Because the effectiveness of antidepressant medications generally is comparable between classes and within classes of drugs, the choice of pharmacotherapy—and which medication—rests on questions of safety and tolerability for both the mother and fetus, patient preference, cost, and the quantity and quality of data available on the drug.
If depression is not adequately treated, the woman will have a higher risk for suicide, poor maternal and fetal nutrition, adverse neonatal outcomes, continued depression into the postpartum period, and impaired mother-child bonding, said Dr. Singer.
Depression during pregnancy is associated with an increased likelihood of using drugs, alcohol, or nicotine and a decreased likelihood of getting early prenatal care.
Depressed pregnant women often don't report depression but more often complain of physical health problems, compared with nondepressed pregnant women, she added.
The incidence of premature births is higher in depressed than in nondepressed women. Compared with term deliveries, children born prematurely tend to perform less well in school, are less likely to graduate from high school, and have higher rates of neurosensory impairments, bipolar disorder, and subnormal height.
Antidepressants probably are the best-studied class of drugs used during pregnancy, though the amount of data from controlled clinical trials still is small, said Dr. Singer. She is on the speakers' bureau of Pfizer, which makes the SSRI sertraline.
Two studies in the past decade encompassing a total of 1,089 women found no causal relationship between use of tricyclic and noncyclic antidepressants and adverse pregnancy outcomes, Dr. Singer said.
In general, no increase in teratogenic risk has been found with use of the SSRIs fluvoxamine or sertraline, which are the antidepressants most commonly prescribed for pregnant women.
One recent study suggests that paroxetine use during the first trimester might be associated with an increased risk of cardiovascular birth defects, particularly ventricular septal defects, she said.

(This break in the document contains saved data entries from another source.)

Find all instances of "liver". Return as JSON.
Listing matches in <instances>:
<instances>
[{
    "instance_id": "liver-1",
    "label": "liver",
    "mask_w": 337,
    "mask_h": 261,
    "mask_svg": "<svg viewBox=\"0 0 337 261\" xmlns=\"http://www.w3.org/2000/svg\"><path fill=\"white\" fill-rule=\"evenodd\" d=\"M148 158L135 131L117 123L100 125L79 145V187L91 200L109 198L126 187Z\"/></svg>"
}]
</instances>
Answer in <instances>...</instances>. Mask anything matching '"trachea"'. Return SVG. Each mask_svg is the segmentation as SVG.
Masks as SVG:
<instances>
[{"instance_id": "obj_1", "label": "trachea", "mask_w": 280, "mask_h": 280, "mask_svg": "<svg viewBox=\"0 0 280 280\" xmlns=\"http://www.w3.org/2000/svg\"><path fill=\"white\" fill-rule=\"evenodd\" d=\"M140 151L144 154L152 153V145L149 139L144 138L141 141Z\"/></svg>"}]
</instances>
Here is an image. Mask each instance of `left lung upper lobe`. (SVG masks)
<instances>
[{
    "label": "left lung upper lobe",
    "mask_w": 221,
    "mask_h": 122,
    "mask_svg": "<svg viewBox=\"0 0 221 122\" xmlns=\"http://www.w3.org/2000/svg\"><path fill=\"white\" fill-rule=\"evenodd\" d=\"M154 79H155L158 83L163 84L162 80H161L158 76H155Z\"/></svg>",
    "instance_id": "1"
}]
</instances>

In addition, there have been several reports of possible withdrawal symptoms in babies who were exposed to SSRIs during or at the end of the third trimester. The reports describe neonatal jitteriness, irritability, or respiratory difficulties.

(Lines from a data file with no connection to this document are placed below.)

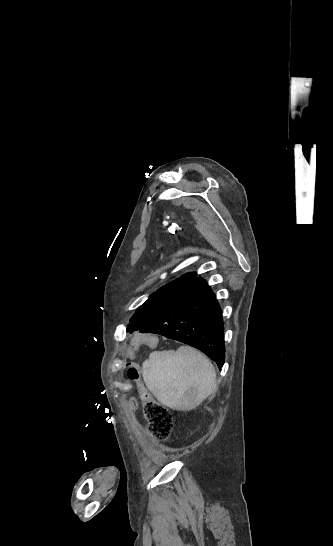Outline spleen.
<instances>
[{"instance_id":"spleen-1","label":"spleen","mask_w":333,"mask_h":546,"mask_svg":"<svg viewBox=\"0 0 333 546\" xmlns=\"http://www.w3.org/2000/svg\"><path fill=\"white\" fill-rule=\"evenodd\" d=\"M142 374L157 400L174 410L195 409L217 388L214 366L189 346L152 352L143 363Z\"/></svg>"}]
</instances>
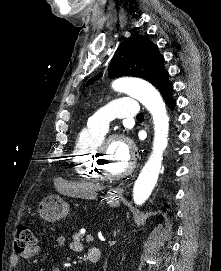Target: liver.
Segmentation results:
<instances>
[{
	"instance_id": "obj_1",
	"label": "liver",
	"mask_w": 221,
	"mask_h": 271,
	"mask_svg": "<svg viewBox=\"0 0 221 271\" xmlns=\"http://www.w3.org/2000/svg\"><path fill=\"white\" fill-rule=\"evenodd\" d=\"M97 189H103L99 183H90V181H84V183H68V195L72 197H89L93 191Z\"/></svg>"
}]
</instances>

Physicians may want to consider temporarily halting maternal SSRI therapy near the end of the third trimester in some patients who can tolerate an interruption in therapy and restarting the medication in the postpartum period, Dr. Singer suggested. Watch neonates born to women who took SSRIs late in pregnancy for potential withdrawal signs, she added.
The women at greatest risk for developing depression during pregnancy are those with a history of depression before pregnancy. “That's a red flag to follow the patient closely during pregnancy,” she said.
Other risk factors for depression during pregnancy include a history of premenstrual dysphoric disorder, younger maternal age, living alone or with limited social support, ambivalence about the pregnancy, conflict with her spouse or significant other, and having multiple other children.